Gal A A, Koss M N, Hawkins J, Evans S, Einstein H
Arch Pathol Lab Med. 1986 Jun;110(6):502-7.
Specimens from premortem pulmonary cytology, transbronchial biopsy, and autopsy were studied in 11 patients with acquired immunodeficiency syndrome who developed pulmonary cryptococcal disease. Nine of 11 patients had culture-proved cryptococcal meningitis. Extremely low T-cell helper/suppressor ratios (mean, 0.12) were observed in seven of 11 patients. In six of eight patients, transbronchial biopsy specimens showed a characteristic interstitial pattern with yeasts in the alveolar septae, minimal cellular inflammation, and no well-formed granulomas. On cytologic examination, organisms were present in seven (100%) of seven cell blocks and five (83%) of six smears prepared from the bronchoalveolar lavage, and in five (63%) of eight bronchial brushings. Small, poorly encapsulated yeast forms were sometimes present, requiring mucicarmine and acid mucopolysaccharide stains for confirmation of the diagnosis of pulmonary cryptococcosis. Overall, bronchoscopy yielded a diagnosis in seven of eight patients. At autopsy, two of five patients demonstrated an interstitial pattern of infection in all lobes of the lung with marked pleural thickening and giant-cell formation; two other patients showed mixed interstitial and intra-alveolar cryptococcal infiltrates. Nodal and disseminated infection were present in four patients. In patients with acquired immunodeficiency syndrome who have cryptococcal meningitis, pulmonary cryptococcal disease is common and must be distinguished from other opportunistic infections.

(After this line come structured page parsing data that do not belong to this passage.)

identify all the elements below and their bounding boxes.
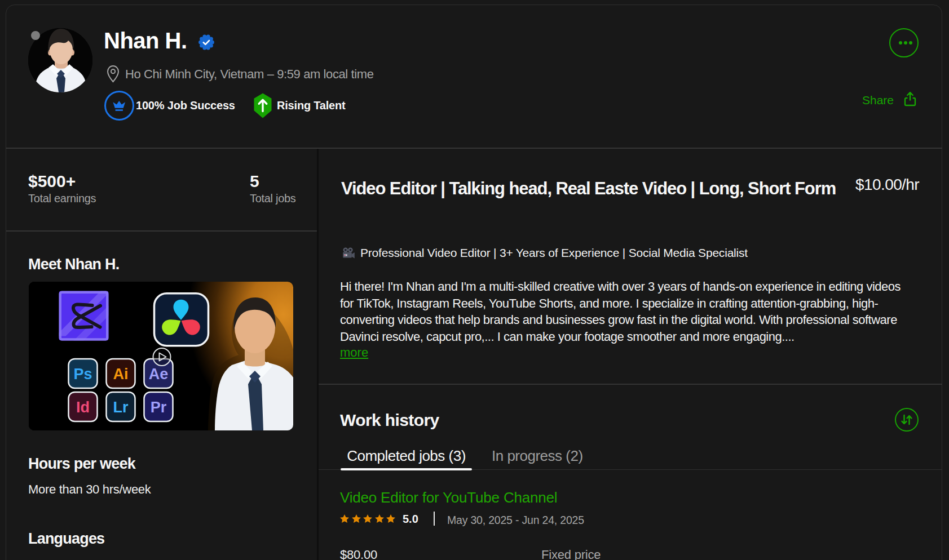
svg-text:Id: Id — [76, 399, 90, 416]
svg-text:Ae: Ae — [149, 366, 169, 383]
svg-text:Pr: Pr — [151, 399, 167, 416]
svg-text:Ps: Ps — [73, 366, 92, 383]
svg-text:Ai: Ai — [113, 366, 129, 383]
svg-text:Lr: Lr — [113, 399, 129, 416]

对11例患获得性免疫缺陷综合征并发生肺隐球菌病的患者的生前肺细胞学、经支气管活检及尸检标本进行了研究。11例患者中有9例经培养证实患有隐球菌性脑膜炎。11例患者中有7例观察到极低的T细胞辅助/抑制比例(平均为0.12)。8例患者中有6例,经支气管活检标本显示出特征性的间质模式,在肺泡间隔中有酵母,细胞炎症轻微,且无成熟的肉芽肿。在细胞学检查中,7个细胞块中的7个(100%)以及从支气管肺泡灌洗制备的6份涂片中的5份(83%)发现了病原体,8次支气管刷检中的5次(63%)也发现了病原体。有时会出现小的、包膜不佳的酵母形式,需要用黏液卡红和酸性黏多糖染色来确诊肺隐球菌病。总体而言,8例患者中有7例通过支气管镜检查得出了诊断。尸检时,5例患者中有2例在肺的所有叶均表现出感染的间质模式,伴有明显的胸膜增厚和巨细胞形成;另外2例患者表现为间质和肺泡内隐球菌浸润混合存在。4例患者存在淋巴结及播散性感染。在患有隐球菌性脑膜炎的获得性免疫缺陷综合征患者中,肺隐球菌病很常见,必须与其他机会性感染相鉴别。